Wherever "VNNIC" occurs in the entries, copy the line that holds it.

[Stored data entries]
***

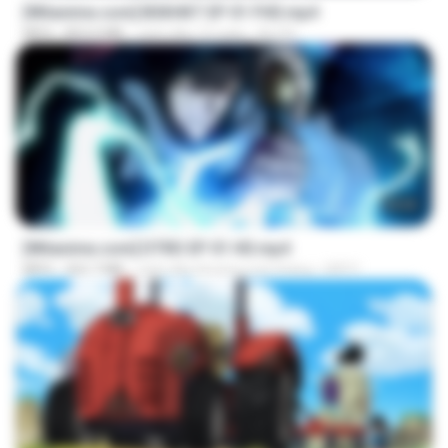
[Witanime.com] BSKHKT EP 01 FHD.mp4
MP4
853.0 MB
cách đây 13 ngày
BLITR
23:04
[Witanime.com] DTRD EP 01 HD.mp4
MP4
262.7 MB
cách đây khoảng một tháng
DRTY
23:24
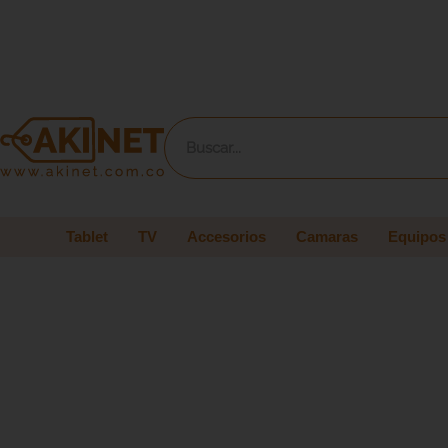
Tablet
TV
Accesorios
Camaras
Equipos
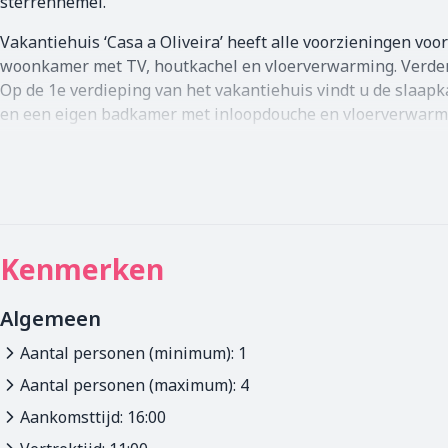
sterrenhemel.
Vakantiehuis ‘Casa a Oliveira’ heeft alle voorzieningen voo
woonkamer met TV, houtkachel en vloerverwarming. Verder v
Op de 1e verdieping van het vakantiehuis vindt u de slaapk
en een eigen badkamer met inloopdouche en vloerverwarm
Het vakantiehuis biedt een heerlijke basis om deze onger
graden en kunt u genieten van onze heerlijke tuin en vee
boek dat al zo lang is blijven liggen! Maar u kunt ook wand
Kenmerken
Algemeen
Aantal personen (minimum): 1
Aantal personen (maximum): 4
Aankomsttijd: 16:00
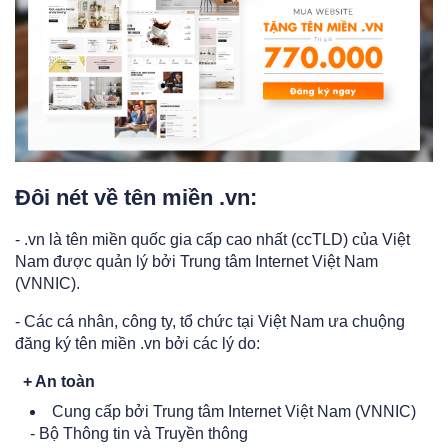
Đôi nét về tên miền .vn:
- .vn là tên miền quốc gia cấp cao nhất (ccTLD) của Việt
Nam được quản lý bởi Trung tâm Internet Việt Nam
(VNNIC).
- Các cá nhân, công ty, tổ chức tại Việt Nam ưa chuộng
đăng ký tên miền .vn bởi các lý do:
+ An toàn
Cung cấp bởi Trung tâm Internet Việt Nam (VNNIC)
- Bộ Thông tin và Truyền thông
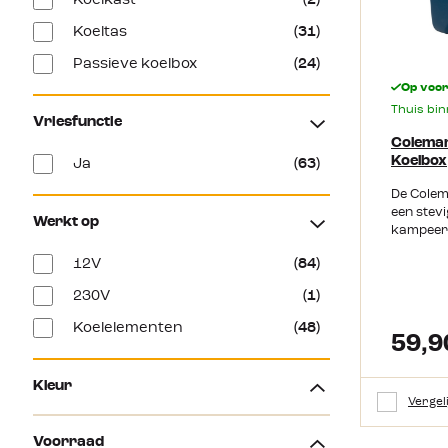
Koelkast
(2)
een opbe
heb je ge
Koeltas
(31)
vervoer 
nog wel b
Passieve koelbox
(24)
de snoer
Op voo
kans een 
Thuis bi
volgende
Vriesfunctie
bent. Bek
Coleman
handleid
Koelbox
Ja
(63)
Productkenm
koelbox R
De Colem
Lager ve
een stev
Werkt op
in gewich
kampeerd
230V Er p
langere t
Vak in d
12V
(84)
stroom. 
bergen
weekend 
230V
(1)
strand, s
Door het
Koelelementen
(48)
de koelb
59,9
caravan of tent.
koelbox 
Kleur
Daarmee b
Vergel
ruimte in
Beige
(2)
koeleleme
Voorraad
hem effic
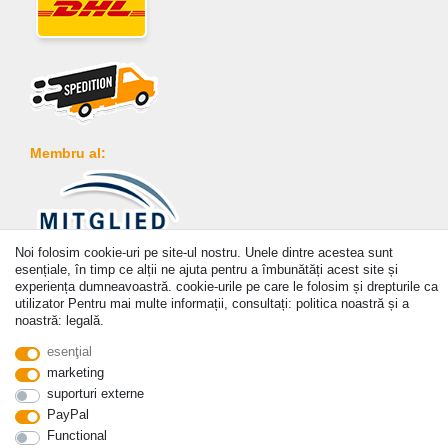
Membru al:
Noi folosim cookie-uri pe site-ul nostru. Unele dintre acestea sunt
Plată
esențiale, în timp ce alții ne ajuta pentru a îmbunătăți acest site și
experiența dumneavoastră. cookie-urile pe care le folosim și drepturile ca
utilizator Pentru mai multe informații, consultați: politica noastră și a
noastră: legală.
esenţial
marketing
© Copyright 2026 | Toate drepturile rezervate. - Prices incl. VAT. 19% VAT Basic prices see
suporturi externe
article detail | * Applies to deliveries to the UK!
PayPal
Functional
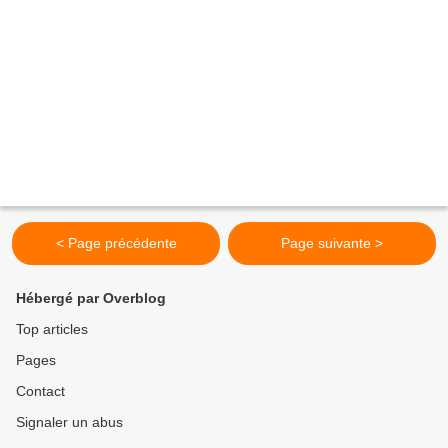
< Page précédente
Page suivante >
Hébergé par Overblog
Top articles
Pages
Contact
Signaler un abus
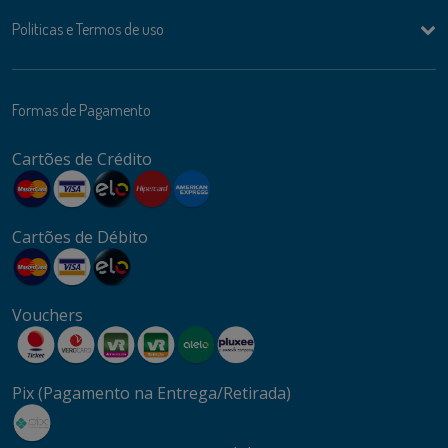
Politicas e Termos de uso
Formas de Pagamento
Cartões de Crédito
Cartões de Débito
Vouchers
Pix (Pagamento na Entrega/Retirada)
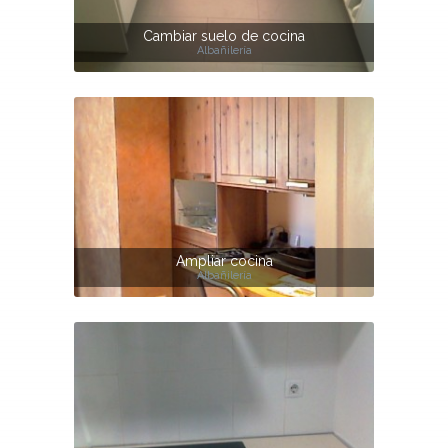
Cambiar suelo de cocina
Albañilería
Ampliar cocina
Albañilería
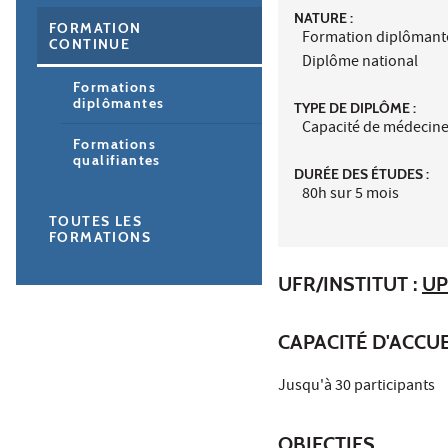
NATURE :
FORMATION
Formation diplômant
CONTINUE
Diplôme national
Formations
diplômantes
TYPE DE DIPLÔME :
Capacité de médecin
Formations
qualifiantes
DURÉE DES ÉTUDES :
80h sur 5 mois
TOUTES LES
FORMATIONS
UFR/INSTITUT :
UP
CAPACITÉ D'ACCUE
Jusqu'à 30 participants
OBJECTIFS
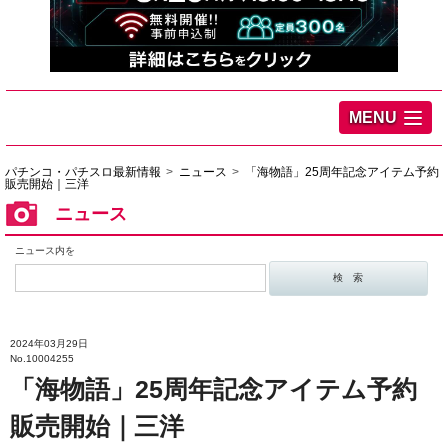
MENU
パチンコ・パチスロ最新情報
ニュース
「海物語」25周年記念アイテム予約
販売開始｜三洋
ニュース
ニュース内を
2024年03月29日
No.10004255
「海物語」25周年記念アイテム予約
販売開始｜三洋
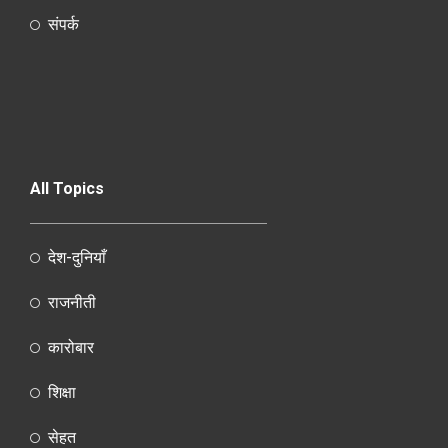
संपर्क
All Topics
देश-दुनियाँ
राजनीती
कारोबार
शिक्षा
सेहत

***

- Completed task -
(VNNIC).
Cung cấp bởi Trung tâm Internet Việt Nam (VNNIC)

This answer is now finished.